◆ **Work to be completed**
All entries below are to be reproduced precisely as they stand, without the pictures.

Page layout parsing data:
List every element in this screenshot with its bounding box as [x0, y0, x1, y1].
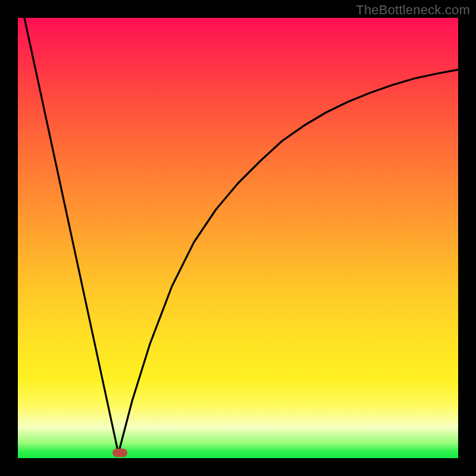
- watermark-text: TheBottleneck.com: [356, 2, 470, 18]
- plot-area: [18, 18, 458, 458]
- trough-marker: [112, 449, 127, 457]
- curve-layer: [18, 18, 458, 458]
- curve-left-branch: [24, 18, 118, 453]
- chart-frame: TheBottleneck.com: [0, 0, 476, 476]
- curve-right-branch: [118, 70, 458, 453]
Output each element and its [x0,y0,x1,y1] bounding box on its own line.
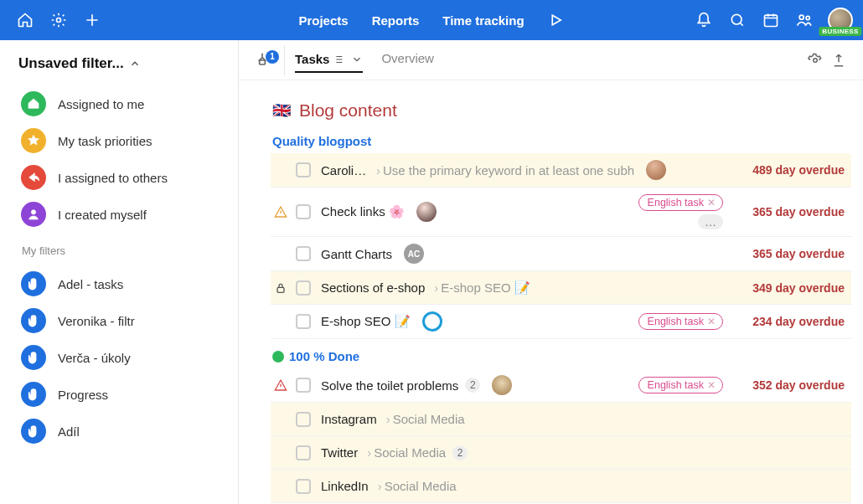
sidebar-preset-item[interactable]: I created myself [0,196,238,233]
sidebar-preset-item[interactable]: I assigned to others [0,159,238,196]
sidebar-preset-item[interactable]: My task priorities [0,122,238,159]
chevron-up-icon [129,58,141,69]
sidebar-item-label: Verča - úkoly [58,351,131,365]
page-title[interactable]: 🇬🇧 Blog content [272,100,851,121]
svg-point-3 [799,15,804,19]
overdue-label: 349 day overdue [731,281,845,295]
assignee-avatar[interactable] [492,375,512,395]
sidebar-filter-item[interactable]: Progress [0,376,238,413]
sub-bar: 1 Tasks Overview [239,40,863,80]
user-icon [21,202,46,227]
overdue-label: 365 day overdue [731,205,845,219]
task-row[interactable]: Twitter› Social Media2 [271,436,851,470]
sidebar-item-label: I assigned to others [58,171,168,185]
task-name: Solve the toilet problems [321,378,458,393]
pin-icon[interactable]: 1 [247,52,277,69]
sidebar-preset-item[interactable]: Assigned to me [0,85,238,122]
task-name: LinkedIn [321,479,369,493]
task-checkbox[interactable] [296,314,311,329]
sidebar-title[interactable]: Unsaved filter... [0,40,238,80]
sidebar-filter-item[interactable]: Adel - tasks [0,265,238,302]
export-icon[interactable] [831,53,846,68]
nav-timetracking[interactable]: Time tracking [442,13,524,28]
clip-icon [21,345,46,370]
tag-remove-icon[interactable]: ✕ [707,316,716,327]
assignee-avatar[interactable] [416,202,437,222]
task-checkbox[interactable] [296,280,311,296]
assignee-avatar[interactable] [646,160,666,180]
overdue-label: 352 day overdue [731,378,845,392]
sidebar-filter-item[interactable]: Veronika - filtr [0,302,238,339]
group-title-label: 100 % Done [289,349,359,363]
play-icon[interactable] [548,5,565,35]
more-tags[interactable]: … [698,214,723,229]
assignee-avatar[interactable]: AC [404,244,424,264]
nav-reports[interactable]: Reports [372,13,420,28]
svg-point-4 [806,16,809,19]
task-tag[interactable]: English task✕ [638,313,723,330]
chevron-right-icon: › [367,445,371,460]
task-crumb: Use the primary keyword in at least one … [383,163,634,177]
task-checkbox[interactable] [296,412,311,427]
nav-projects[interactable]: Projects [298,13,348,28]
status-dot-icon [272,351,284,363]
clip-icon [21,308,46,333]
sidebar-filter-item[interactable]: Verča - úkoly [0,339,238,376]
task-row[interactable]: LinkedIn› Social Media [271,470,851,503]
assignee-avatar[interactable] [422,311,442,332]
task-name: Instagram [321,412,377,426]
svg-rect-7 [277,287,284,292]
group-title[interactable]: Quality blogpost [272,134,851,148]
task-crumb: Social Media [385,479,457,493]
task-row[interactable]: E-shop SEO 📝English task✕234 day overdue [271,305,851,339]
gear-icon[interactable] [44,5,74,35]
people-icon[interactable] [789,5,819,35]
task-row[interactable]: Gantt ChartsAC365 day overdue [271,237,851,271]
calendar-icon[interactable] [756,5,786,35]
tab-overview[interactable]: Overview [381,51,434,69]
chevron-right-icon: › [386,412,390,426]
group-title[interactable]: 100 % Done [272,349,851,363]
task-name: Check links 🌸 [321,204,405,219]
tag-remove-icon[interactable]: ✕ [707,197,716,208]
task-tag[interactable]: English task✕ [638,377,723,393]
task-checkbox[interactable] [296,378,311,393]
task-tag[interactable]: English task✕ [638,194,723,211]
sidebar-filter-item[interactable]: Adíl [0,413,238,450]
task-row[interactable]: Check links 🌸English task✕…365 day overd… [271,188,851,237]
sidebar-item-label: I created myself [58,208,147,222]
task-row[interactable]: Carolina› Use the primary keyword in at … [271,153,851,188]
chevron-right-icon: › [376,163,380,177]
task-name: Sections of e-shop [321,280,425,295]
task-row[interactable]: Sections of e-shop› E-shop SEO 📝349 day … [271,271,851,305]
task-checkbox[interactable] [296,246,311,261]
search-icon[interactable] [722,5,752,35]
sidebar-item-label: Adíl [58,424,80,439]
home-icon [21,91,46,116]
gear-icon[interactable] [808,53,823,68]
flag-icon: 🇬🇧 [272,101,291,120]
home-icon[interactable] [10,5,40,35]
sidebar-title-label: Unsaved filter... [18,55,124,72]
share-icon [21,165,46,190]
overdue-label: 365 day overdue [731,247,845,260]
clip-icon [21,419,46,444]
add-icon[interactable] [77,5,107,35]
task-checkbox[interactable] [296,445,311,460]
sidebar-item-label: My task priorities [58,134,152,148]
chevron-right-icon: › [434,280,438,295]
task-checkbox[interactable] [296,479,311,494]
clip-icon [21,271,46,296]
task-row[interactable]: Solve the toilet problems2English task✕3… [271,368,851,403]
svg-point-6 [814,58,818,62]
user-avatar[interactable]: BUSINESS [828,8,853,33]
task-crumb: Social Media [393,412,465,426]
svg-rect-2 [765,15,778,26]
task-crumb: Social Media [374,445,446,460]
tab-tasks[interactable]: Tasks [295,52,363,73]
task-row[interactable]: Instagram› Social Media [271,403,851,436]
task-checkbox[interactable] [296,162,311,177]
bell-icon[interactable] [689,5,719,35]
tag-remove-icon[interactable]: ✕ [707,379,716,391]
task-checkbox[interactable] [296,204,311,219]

◆ **Reply**
List every element in this screenshot with its bounding box as [x0, y0, x1, y1].
- watermark-text: TheBottleneck.com: [356, 2, 470, 18]
- plot-area: [18, 18, 458, 458]
- trough-marker: [112, 449, 127, 457]
- curve-layer: [18, 18, 458, 458]
- curve-left-branch: [24, 18, 118, 453]
- chart-frame: TheBottleneck.com: [0, 0, 476, 476]
- curve-right-branch: [118, 70, 458, 453]
Output each element and its [x0,y0,x1,y1] bounding box on its own line.
sidebar-preset-item[interactable]: I created myself [0,196,238,233]
sidebar-preset-item[interactable]: I assigned to others [0,159,238,196]
sidebar-preset-item[interactable]: My task priorities [0,122,238,159]
chevron-up-icon [129,58,141,69]
sidebar-item-label: Verča - úkoly [58,351,131,365]
page-title[interactable]: 🇬🇧 Blog content [272,100,851,121]
svg-point-3 [799,15,804,19]
overdue-label: 349 day overdue [731,281,845,295]
assignee-avatar[interactable] [492,375,512,395]
sidebar-filter-item[interactable]: Progress [0,376,238,413]
sub-bar: 1 Tasks Overview [239,40,863,80]
user-icon [21,202,46,227]
overdue-label: 365 day overdue [731,205,845,219]
task-row[interactable]: Twitter› Social Media2 [271,436,851,470]
sidebar-item-label: I assigned to others [58,171,168,185]
task-name: Solve the toilet problems [321,378,458,393]
pin-icon[interactable]: 1 [247,52,277,69]
sidebar-preset-item[interactable]: Assigned to me [0,85,238,122]
task-name: LinkedIn [321,479,369,493]
task-checkbox[interactable] [296,314,311,329]
sidebar-title[interactable]: Unsaved filter... [0,40,238,80]
sidebar-filter-item[interactable]: Adel - tasks [0,265,238,302]
export-icon[interactable] [831,53,846,68]
nav-timetracking[interactable]: Time tracking [442,13,524,28]
clip-icon [21,345,46,370]
tag-remove-icon[interactable]: ✕ [707,316,716,327]
assignee-avatar[interactable] [416,202,437,222]
task-checkbox[interactable] [296,280,311,296]
assignee-avatar[interactable] [646,160,666,180]
overdue-label: 352 day overdue [731,378,845,392]
sidebar-filter-item[interactable]: Veronika - filtr [0,302,238,339]
group-title-label: 100 % Done [289,349,359,363]
play-icon[interactable] [548,5,565,35]
more-tags[interactable]: … [698,214,723,229]
assignee-avatar[interactable]: AC [404,244,424,264]
nav-reports[interactable]: Reports [372,13,420,28]
svg-point-4 [806,16,809,19]
task-tag[interactable]: English task✕ [638,313,723,330]
chevron-right-icon: › [367,445,371,460]
task-crumb: Use the primary keyword in at least one … [383,163,634,177]
task-checkbox[interactable] [296,412,311,427]
nav-projects[interactable]: Projects [298,13,348,28]
status-dot-icon [272,351,284,363]
clip-icon [21,308,46,333]
sidebar-filter-item[interactable]: Verča - úkoly [0,339,238,376]
task-row[interactable]: LinkedIn› Social Media [271,470,851,503]
assignee-avatar[interactable] [422,311,442,332]
task-name: Instagram [321,412,377,426]
svg-rect-7 [277,287,284,292]
group-title[interactable]: Quality blogpost [272,134,851,148]
task-crumb: Social Media [385,479,457,493]
task-row[interactable]: E-shop SEO 📝English task✕234 day overdue [271,305,851,339]
gear-icon[interactable] [44,5,74,35]
people-icon[interactable] [789,5,819,35]
task-row[interactable]: Gantt ChartsAC365 day overdue [271,237,851,271]
calendar-icon[interactable] [756,5,786,35]
tab-overview[interactable]: Overview [381,51,434,69]
chevron-right-icon: › [386,412,390,426]
group-title[interactable]: 100 % Done [272,349,851,363]
task-name: Check links 🌸 [321,204,405,219]
tag-remove-icon[interactable]: ✕ [707,197,716,208]
task-tag[interactable]: English task✕ [638,377,723,393]
task-checkbox[interactable] [296,378,311,393]
task-tag[interactable]: English task✕ [638,194,723,211]
sidebar-filter-item[interactable]: Adíl [0,413,238,450]
task-row[interactable]: Check links 🌸English task✕…365 day overd… [271,188,851,237]
sidebar-item-label: I created myself [58,208,147,222]
task-row[interactable]: Carolina› Use the primary keyword in at … [271,153,851,188]
chevron-right-icon: › [376,163,380,177]
task-name: Sections of e-shop [321,280,425,295]
task-row[interactable]: Sections of e-shop› E-shop SEO 📝349 day … [271,271,851,305]
task-checkbox[interactable] [296,246,311,261]
search-icon[interactable] [722,5,752,35]
sidebar-item-label: Adíl [58,424,80,439]
home-icon [21,91,46,116]
gear-icon[interactable] [808,53,823,68]
flag-icon: 🇬🇧 [272,101,291,120]
home-icon[interactable] [10,5,40,35]
sidebar-title-label: Unsaved filter... [18,55,124,72]
share-icon [21,165,46,190]
overdue-label: 365 day overdue [731,247,845,260]
clip-icon [21,419,46,444]
add-icon[interactable] [77,5,107,35]
task-checkbox[interactable] [296,445,311,460]
sidebar-item-label: My task priorities [58,134,152,148]
chevron-right-icon: › [434,280,438,295]
task-checkbox[interactable] [296,479,311,494]
clip-icon [21,271,46,296]
task-row[interactable]: Solve the toilet problems2English task✕3… [271,368,851,403]
svg-point-6 [814,58,818,62]
user-avatar[interactable]: BUSINESS [828,8,853,33]
task-crumb: Social Media [393,412,465,426]
svg-rect-2 [765,15,778,26]
task-crumb: Social Media [374,445,446,460]
tab-tasks[interactable]: Tasks [295,52,363,73]
task-row[interactable]: Instagram› Social Media [271,403,851,436]
task-checkbox[interactable] [296,162,311,177]
bell-icon[interactable] [689,5,719,35]
tag-remove-icon[interactable]: ✕ [707,379,716,391]
task-checkbox[interactable] [296,204,311,219]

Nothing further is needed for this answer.